With the drop of the official’s green flag “Traditional Turmoil,” the first of two Turlock Lion’s Club Annual Demolition Derbies, roared to life on Monday night in front of the packed to capacity grandstands in the Food Maxx Arena.

After about 15 minutes of metal crunching, car munching hard hits the officials threw up their red flags to signal the end of the first of two preliminary heats as the crowd stood and cheered. Of the 12 cars that entered the arena, only a couple were able to limp off under their own power while the remaining drivers waited for a tow truck to haul their battered cars back to the pits for repairs.

Five drivers were announced as the heat winners which gave them an automatic berth in the finals. The remaining drivers from each preliminary heat went into the consolation heat for once last shot at making the finals.

“That was frustrating. I broke a motor mount early on and I couldn’t get the car to do anything after that,” said Turlock’s Dave Donelson, whose car was voted “Best in Show.” “We will be back for the consolation round. My guys are pretty darn good.”

The pits are a scene of organized chaos as teams used circular saws, sledge hammers, crow bars and acetylene torches to make emergency repairs.

 Only two gals were entered in this year’s event including Stockton’s Kathy Reyes, who earned second place in the first heat.

“A lot of girls run one or two derbies and then fade out, but I have been doing this for 15 years. Not every girl can stick it out. I have been in some wars,” said Reyes. “My dad (Joe Reyes) has been at this for 40 years and I just followed him.”

The hits were even harder in Heat No. 2, which consisted of mostly veteran drivers including two of the four legendary Holt brothers, of Modesto, all of whom have won the prestigious Stanislaus Fair championship in the past.

“That was a rough one. My brother’s car is whipped up bad, but mine came out okay,” said Brian Holt, the defending champion who is competing against his son Nathan this year. “It’s fun to compete against him. If we are in the final together we will go after it for sure.”

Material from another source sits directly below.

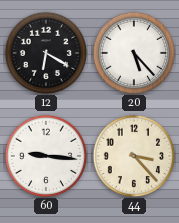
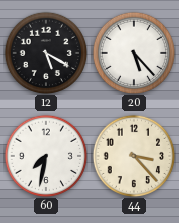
12: 6:20 -> 5:20
60: 9:16 -> 7:32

The 23 cars entered in this year’s event was the smallest car count in recent memory. Only a few years ago the count was near 50 and cars were even turned away.

“The economy has hurt and also the lack of big, heavy cars from the 1970s. It’s hard to find them now,” explained Howard Knapp of Turlock, one of the many Lion’s Club volunteers working the event. “We need to keep it going because all of the money we make goes right back to the community.”

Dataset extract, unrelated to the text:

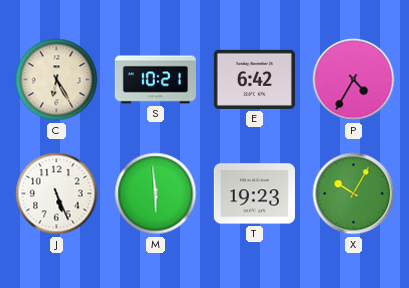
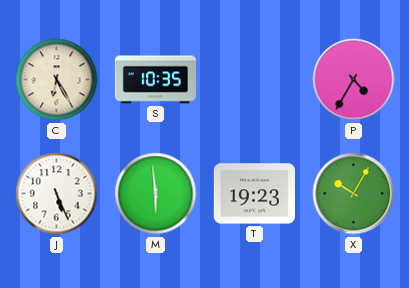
S: 10:21 -> 10:35
E: 6:42 -> none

Knapp also mentioned that officials are looking at various ways to increase the car count including moving the event to a weekend date to allow competitors more travel and preparation time.

When the 10-heat event qualifiers and the five survivors from the consolation bracket met in the arena for final showdown in the grand finale, the hitting was even more frenzied and furious.

When the final horn sounded only the two cars of Reyes and Westley’s Jason Yamamoto were still moving among the metal debris littering the arena.

Following a 10-minute wait, the judges tabulated their ballots and Modesto’s Guy Mullins was declared the winner while Hilmar’s Kurtis Van Foeken, Kathy Reyes, Yamamoto and Brian Holt rounded out the top five.

“It was exciting and a lot of fun out there,” said Mullins, smiling. “We had a great time with a lot of hard hitting.”